Mononuclear cells were isolated from human cord blood (CB), human fetal spleen and pooled mouse fetal spleens. Cells were stained for flow cytometry to detect CD19, IgM, CD21, CD24, and in human samples for CD38, CD10, and CD5 as well. A-C, Cells falling in lymphocyte light scatter and that were CD19+IgM+ or IgM+ were gated into CD21/CD24 subsets. D-E, Subsets in human CB and human fetal spleens were evaluated for CD38, CD10 and CD5 expression. F-H, Graphed are the frequencies ±SD that each of the CD21/CD24 subsets contribute to the composition of the B cell pool. The mean ±SD for subsets in each tissue was derived from: n=10 human CB; n=6 human fetal spleens obtained at 18–23 weeks, (pregnancy date); and pooled mouse fetal spleen from C3H/HeN mice, day 18 of 20 day gestation, assayed in 3 independent experiments. Flow cytometry histogram and dot plots are representative data from indicated tissues.

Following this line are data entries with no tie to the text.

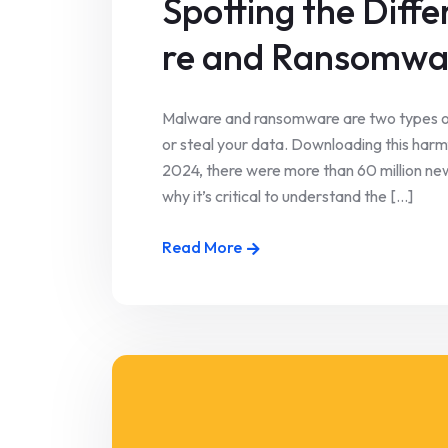
Spotting the Dif
re and Ransomwa
Malware and ransomware are two types 
or steal your data. Downloading this har
2024, there were more than 60 million new 
why it’s critical to understand the [...]
Read More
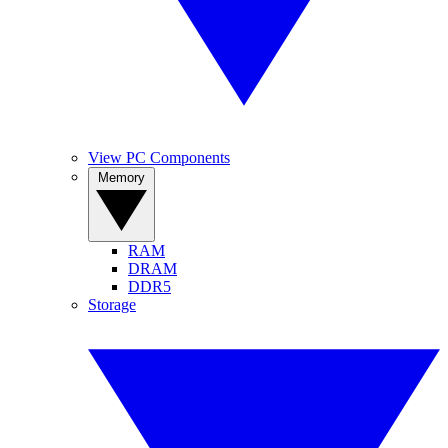
View PC Components
Memory
RAM
DRAM
DDR5
Storage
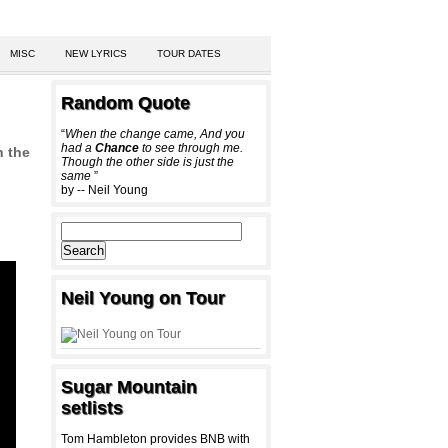
MISC
NEW LYRICS
TOUR DATES
Random Quote
“
When the change came, And you
had a
Chance
to see through me.
n the
Though the other side is just the
same
”
by -- Neil Young
Neil Young on Tour
Sugar Mountain
setlists
Tom Hambleton provides BNB with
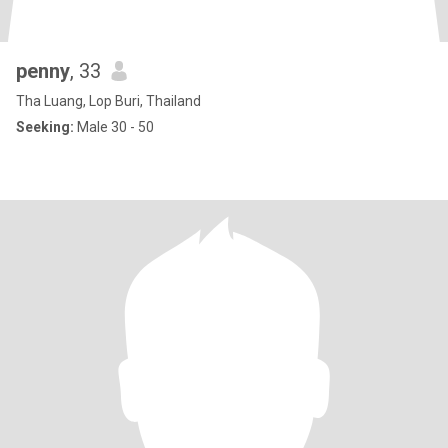
penny
, 33
Tha Luang, Lop Buri, Thailand
Seeking:
Male 30 - 50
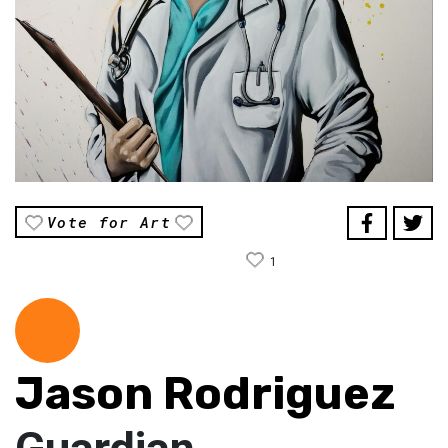
Vote for Art
1
Jason Rodriguez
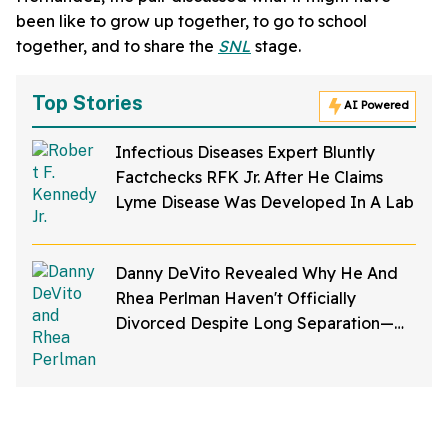
been like to grow up together, to go to school
together, and to share the
SNL
stage.
Top Stories
AI Powered
Infectious Diseases Expert Bluntly
Factchecks RFK Jr. After He Claims
Lyme Disease Was Developed In A Lab
Danny DeVito Revealed Why He And
Rhea Perlman Haven't Officially
Divorced Despite Long Separation—
And Fans Are Baffled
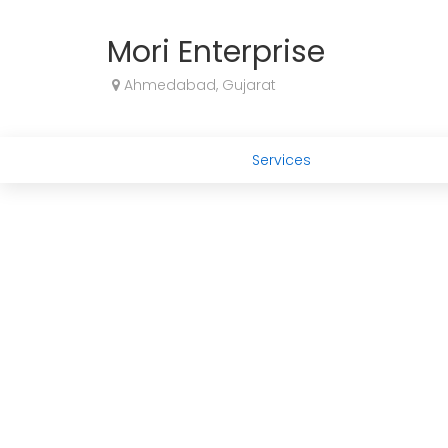
Mori Enterprise
Ahmedabad, Gujarat
Services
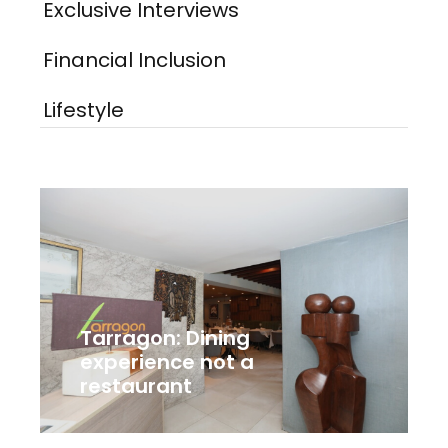
Exclusive Interviews
Financial Inclusion
Lifestyle
Tarragon: Dining
experience not a
restaurant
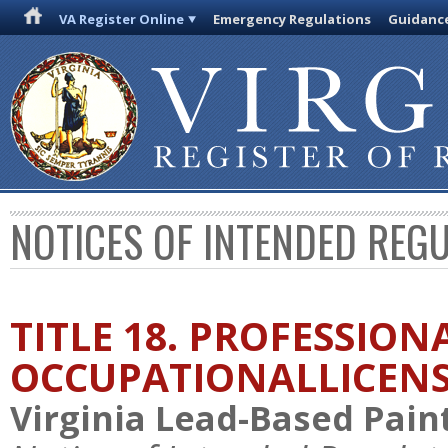
VA Register Online
Emergency Regulations
Guidanc
NOTICES OF INTENDED REG
TITLE 18. PROFESSION
OCCUPATIONALLICEN
Virginia Lead-Based Paint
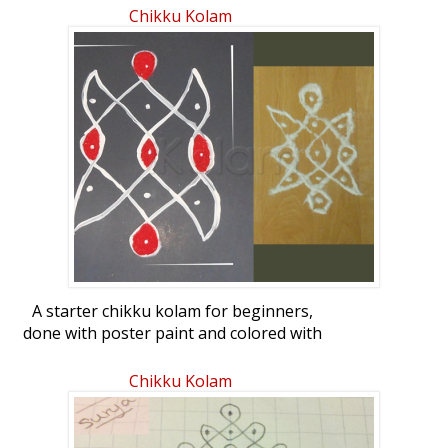
Chikku Kolam
A starter chikku kolam for beginners,
done with poster paint and colored with
red sand on the left, and made with
rangoli powder, seen on the right.
Chikku Kolam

Figure 6. Transitional B cells are reduced in the non-memory B cell pool in humans as compared to mice

Mononuclear cells were isolated from adult mouse and human spleen, PB, and BM. Cells were stained for IgM, CD21, CD24, and in human samples for CD27, CD38 and CD19 as well. A-C, IgM+ B cells falling in lymphocyte light scatter were gated in mouse tissues. For human spleen, CD19+IgM+ cells falling in lymphocyte light scatter were gated. Human PB and BM were gated as described in Fig. 3. CD21/CD24 gates are as shown. D, of the IgM+ B cell pool with respect CD21/CD24 subsets gated as described in results to include CD27+ and CD27− MZ cells. E-F. Pie graphs showing the composition of the non-memory B cell pool with respect CD21/CD24 subsets. G-I, Graphed are the mean ± SD of the percentages that each CD21/CD24 subset contributes to the IgM+ B cell pool in spleen and the non-memory B cell pool in PB and BM. Graphed are data from n=16 adult mouse spleen; n=6 adult mouse PB; n=9 adult mouse BM; n=4 adult human spleen; n= 33 adult human PB; and n= 11 adult human BM; Mice were adult male BALB/c and non-pregnant female C3H/HeN mice. Statistical differences between analogous subsets are shown as *p < .05; **p< .01; *** p < .001; and **** p< .0001.